Bansal also said the strength of domestic manufacturing would have a profound effect on the employment of individuals, in turn creating robust and healthy local communities and economies.
“A service-industry based society does well during the good times but as we’ve seen, can be disrupted and knocked off course quickly resulting in mass unemployment which carries with it a multitude of social and economic issues,” said Bansal. “A nation with high-quality manufacturing capability has inherent stability and greater long-term sustainability. It builds sustained human capabilities and an innovative culture which then goes into other sectors of the country.”
The Modern Manufacturing Initiative and Infrabuild
The MMI has the potential to transform Australia’s steel industry, both in terms of its economic output and sustainability. In particular, as Australia’s only vertically-integrated EAF steel manufacturer and recycler, InfraBuild can benefit from the initiative’s Recycling and Clean Energy Priority area, which indicates an aim to provide investment and support for manufacturers in the renewable energy sector as well as in low-carbon metals manufacturing.
The company has been applying low-carbon steel manufacturing technologies and processes for a number of years, using their trademarked GREENSTEEL manufacturing approach to produce lower carbon steel. This includes recycling and upcycling scrap metal which reduces pollution, saves resources and reduces the amount of waste going to landfill. The scrap metal feedstock is used in its electric arc furnaces which greatly reduce the energy and resources required to make steel when compared with primary steelmaking from ores.
These initiatives show the clear role InfraBuild will play in creating a strong and sustainable local steel industry that continues to invest in Australia.

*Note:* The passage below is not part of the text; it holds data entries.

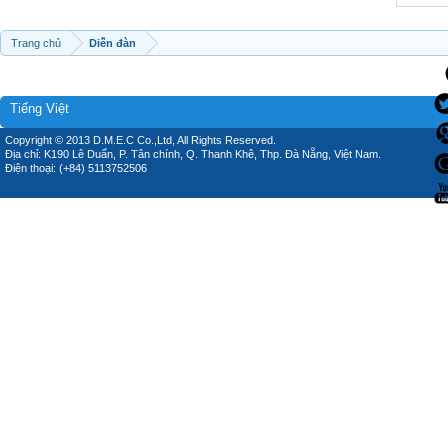
Trang chủ
Diễn đàn
Tiếng Việt
Copyright © 2013 D.M.E.C Co.,Ltd, All Rights Reserved.
Địa chỉ: K190 Lê Duẩn, P. Tân chính, Q. Thanh Khê, Thp. Đà Nẵng, Việt Nam.
Điện thoại: (+84) 5113752506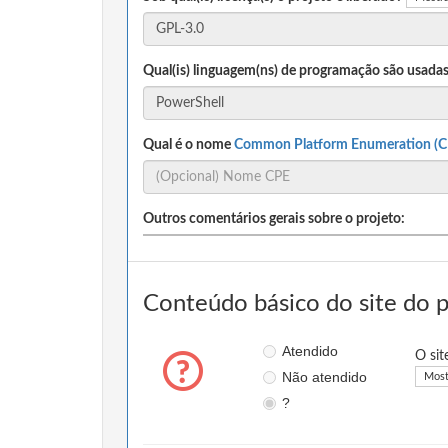
Qual(is) linguagem(ns) de programação são usadas
Qual é o nome
Common Platform Enumeration (C
Outros comentários gerais sobre o projeto:
Conteúdo básico do site do 
Atendido
O sit
Não atendido
Most
?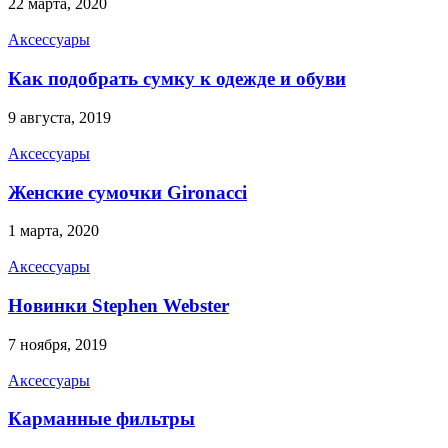
22 марта, 2020
Аксессуары
Как подобрать сумку к одежде и обуви
9 августа, 2019
Аксессуары
Женские сумочки Gironacci
1 марта, 2020
Аксессуары
Новинки Stephen Webster
7 ноября, 2019
Аксессуары
Карманные фильтры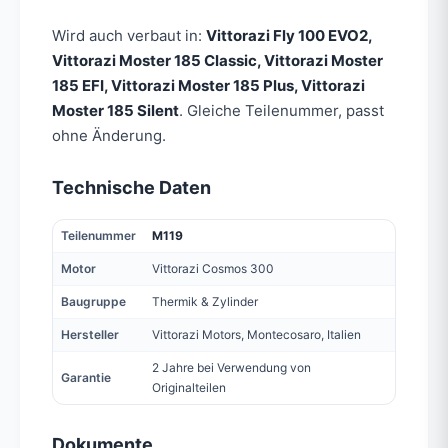
Wird auch verbaut in:
Vittorazi Fly 100 EVO2,
Vittorazi Moster 185 Classic, Vittorazi Moster
185 EFI, Vittorazi Moster 185 Plus, Vittorazi
Moster 185 Silent
. Gleiche Teilenummer, passt
ohne Änderung.
Technische Daten
Teilenummer
M119
Motor
Vittorazi Cosmos 300
Baugruppe
Thermik & Zylinder
Hersteller
Vittorazi Motors, Montecosaro, Italien
2 Jahre bei Verwendung von
Garantie
Originalteilen
Dokumente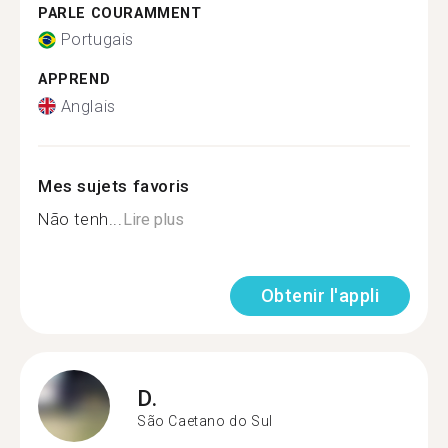
PARLE COURAMMENT
Portugais
APPREND
Anglais
Mes sujets favoris
Não tenh...
Lire plus
Obtenir l'appli
D.
São Caetano do Sul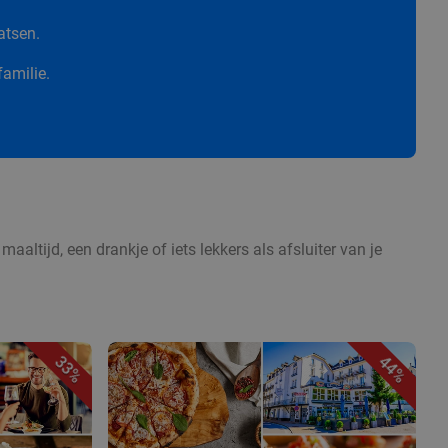
atsen.
familie.
aaltijd, een drankje of iets lekkers als afsluiter van je
33%
44%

By collaborating with the government as well as construction partners to improve supply chain capability, traceability and efficiency and working to innovate in the areas of high-strength low-carbon reinforcing steel through research and development, Infrabuild under Bansal’s leadership can continue to provide domestic market with product and services that have unequivocal advantages over overseas suppliers.

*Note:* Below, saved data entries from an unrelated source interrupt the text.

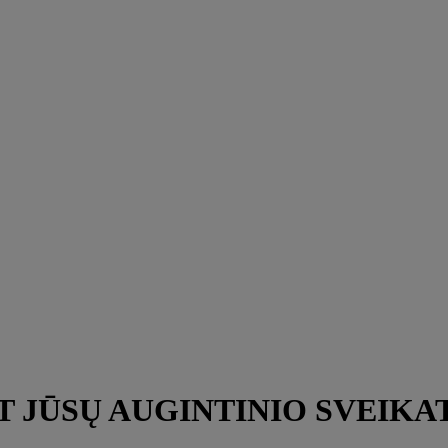
T JŪSŲ AUGINTINIO SVEIKA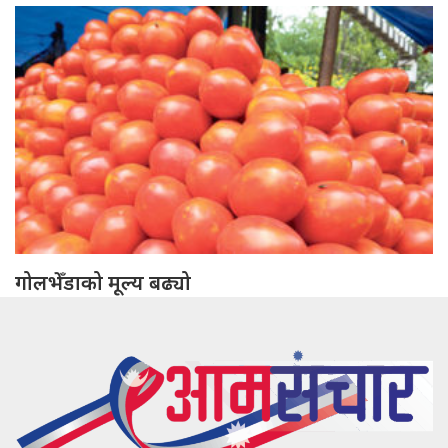
गोलभेँडाको मूल्य बढ्यो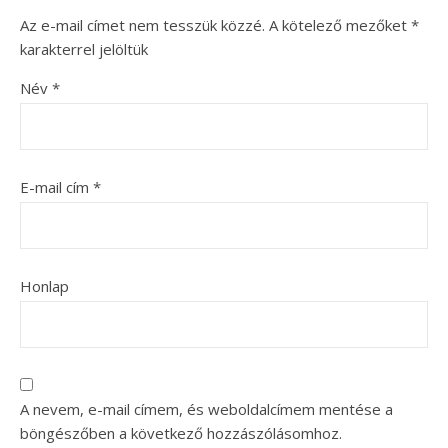
Az e-mail címet nem tesszük közzé.
A kötelező mezőket
*
karakterrel jelöltük
Név
*
E-mail cím
*
Honlap
A nevem, e-mail címem, és weboldalcímem mentése a
böngészőben a következő hozzászólásomhoz.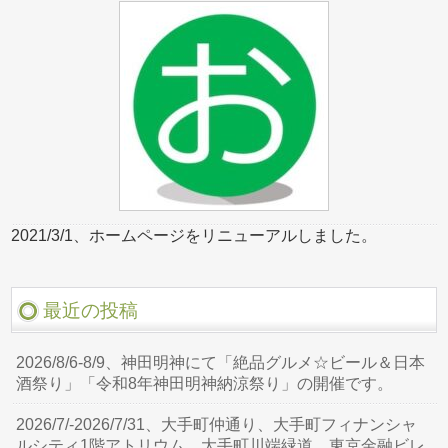
2021/3/1、ホームページをリニューアルしました。
最近の投稿
2026/8/6-8/9、神田明神にて「絶品グルメ☆ビール＆日本
酒祭り」「令和8年神田明神納涼祭り」の開催です。
2026/7/-2026/7/31、大手町仲通り、大手町フィナンシャ
ルシティ1階アトリウム、大手町川端緑道、東京金融ビレ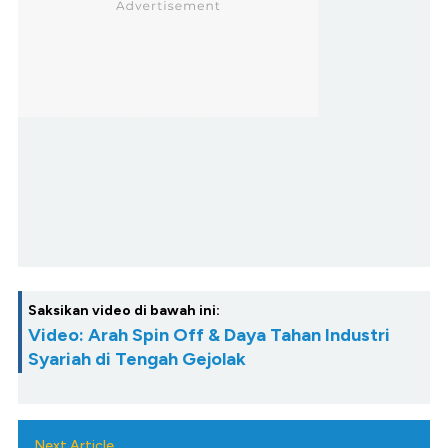
Saksikan video di bawah ini:
Video: Arah Spin Off & Daya Tahan Industri
Syariah di Tengah Gejolak
Next Article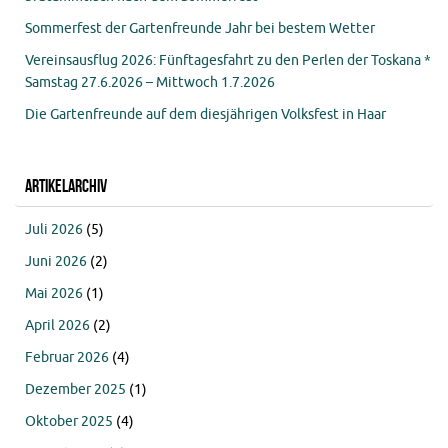
Sommerfest der Gartenfreunde Jahr bei bestem Wetter
Vereinsausflug 2026: Fünftagesfahrt zu den Perlen der Toskana *
Samstag 27.6.2026 – Mittwoch 1.7.2026
Die Gartenfreunde auf dem diesjährigen Volksfest in Haar
Artikelarchiv
Juli 2026
(5)
Juni 2026
(2)
Mai 2026
(1)
April 2026
(2)
Februar 2026
(4)
Dezember 2025
(1)
Oktober 2025
(4)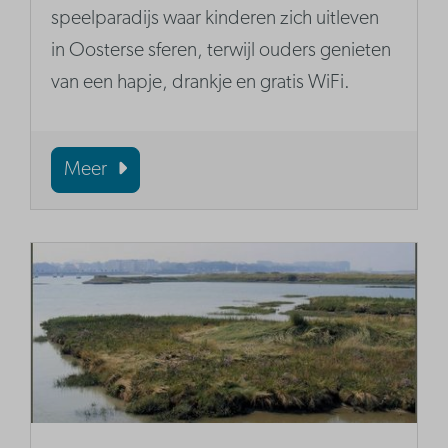
speelparadijs waar kinderen zich uitleven
in Oosterse sferen, terwijl ouders genieten
van een hapje, drankje en gratis WiFi.
Meer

The manufacturing sector is a pivotal factor in the growth of a nation. Homes, schools, offices, bridges, hospitals, roads, fencing, rural products – steel is a necessity for the infrastructure in Australia and indeed any country, which is why it also makes economic sense to build a vibrant local steel industry.
Today more than 100,000 Australians work in the steel industry, and according to research from the World Steel Association, the manufacturing industry is a strong multiplier on economic growth and job creation. For every job created in the steel industry 8.1 jobs are indirectly created as a result, and for every dollar of value added by work within the steel industry, a further $2.50 of value-added activity is supported throughout the supply chain.

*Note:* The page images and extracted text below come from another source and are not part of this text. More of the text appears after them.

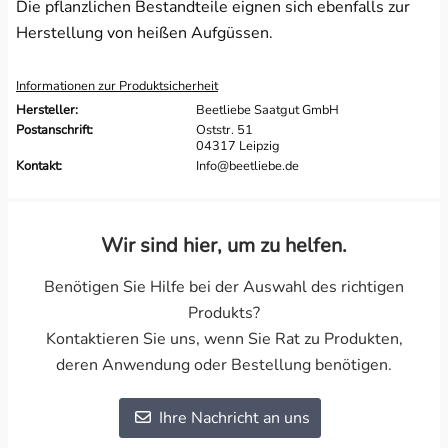
Die pflanzlichen Bestandteile eignen sich ebenfalls zur
Herstellung von heißen Aufgüssen.
Informationen zur Produktsicherheit
Hersteller:
Beetliebe Saatgut GmbH
Postanschrift:
Oststr. 51
04317 Leipzig
Kontakt:
Info@beetliebe.de
Wir sind hier, um zu helfen.
Benötigen Sie Hilfe bei der Auswahl des richtigen
Produkts?
Kontaktieren Sie uns, wenn Sie Rat zu Produkten,
deren Anwendung oder Bestellung benötigen.
Ihre Nachricht an uns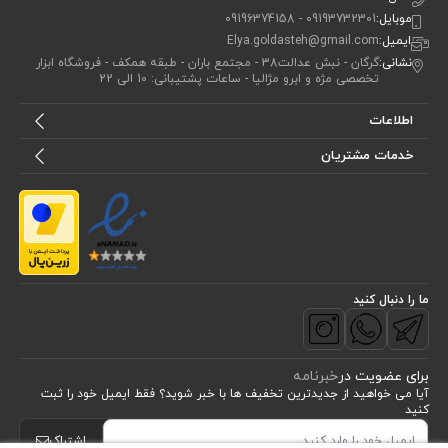
موبایل:
09193732301 - 09196374158
ایمیل:
Elya.goldasteh@gmail.com
نشانی:
گرگان - نبش عدالت38 - مجتمع باران - طبقه همکف - فروشگاه ابزار
تخصصی مژه و ابرو مژالیا - ساعات پشتیبانی: 10 الی 22
اطلاعات
خدمات مشتریان
ما را دنبال کنید
برای عضویت در
خبرنامه
آیا می خواهید از جدید‌ترین تخفیف‌ ها با‌ خبر شوید؟ فقط ایمیل خود را ثبت
کنید
اشتراک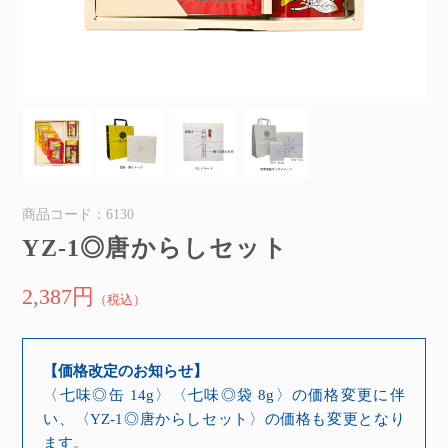
商品コード：6130
YZ-1◎唐からしセット
2,387円
（税込）
【価格改定のお知らせ】
〈七味◎缶 14g〉〈七味◎袋 8g〉の価格変更に伴
い、〈YZ-1◎唐からしセット〉の価格も変更となり
ます。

For Bansal, a thriving manufacturing and steel industry is exactly what the doctor ordered for helping Australia move forward in a post-pandemic world. Covid-19 has irrevocably changed the way governments across the world are looking at their supply chains, and industries. While it may be a hard pill to swallow in recognising the ways we have failed to support local manufacturing, through collaboration between industry and government Australia can re-grow the sector to even greater heights.
“I’m excited about the future of manufacturing in Australia, the clear policy framework the government has put in place to ensure its revival, and the critical role that the domestic steel industry will play as an enabler of long term economic and social sustainability for generations to come,” said Bansal.